Beneath the bespoke bodywork are the underpinnings of a GT Speed, with three-chamber air-suspension, 48-volt electrical architecture and anti-roll system, four-wheel steering and an electronic rear-differential. Of course, there’s also the behemoth of a 6-litre, 12-cylinder turbocharged engine, which with new turbos, intercoolers, intake system and a 3D printed titanium exhaust now produces 730bhp and 738lb ft of torque, considerably up from the Speed’s 650bhp and 664lb ft. There’s a few more years left in the W12 before it falls foul of emissions regulations, so don’t bet against this state of tune arriving in a regular Conti GT for a final hurrah.

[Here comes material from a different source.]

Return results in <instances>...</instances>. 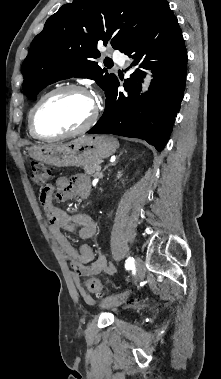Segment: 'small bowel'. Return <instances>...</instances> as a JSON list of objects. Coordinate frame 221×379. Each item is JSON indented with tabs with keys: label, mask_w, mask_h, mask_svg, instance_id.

Back to the Batur, which is the first Bentley to arrive under the watch of design director Andreas Mindt, who joined the company at the start of 2021. Mindt might have been brought in to lead Bentley’s design transformation into a manufacturer of luxury EVs, the first of which will arrive in 2026 as an all new model joining the company’s current line-up, but he also was instrumental in the Batar’s clean, lithe look.
There are of course design themes the Batur works to, which are (no sniggering at the back): “resting beast stance”, “upright elegance” and “endless bonnet”. Taking the first of these, it means the Batar is designed to appear like it is sat on its rear wheels and haunches. The second of these themes focusses around the car’s grille, providing the opportunity to modernise and update the Bentley face, making it more upright in the process. Finally the “endless bonnet” philosophy, created to move as much mass of the car to the rear and assist in creating a clean, single flowing shape.
Under studio lights it’s a striking design, bringing a freshness to Bentley’s look that, without the need for flicks, wings and aero tricks, also creates a more athletic aesthetic. There’s a hint of Aston Martin Vantage Zagato across the rear, but that’s no bad thing, the profile is one of a low set car that doesn’t require visual tricks or graphics to create such an illusion. At the front the team has done a remarkable job of creating a less imposing appearance of the current cars while integrating key elements such as the mesh grille that marks it out as a Bentley.
Inside is a materials-fetishes delight. Gold is used for the driver mode controls, the soundwaves of the W12 are etched within the dash facia, low-carbon leathers and sustainable tanning are used throughout along with natural fibre veneers. As with the outside, the interior colours and detailing is left to the customer’s imagination.
For years Bentley has been chasing a younger audience, and while only 18 customers will take delivery of a Batur if as many elements of its exterior design can be carried over to the current and next generation of Bentleys it will take a big leap in reaching those sought after youngsters.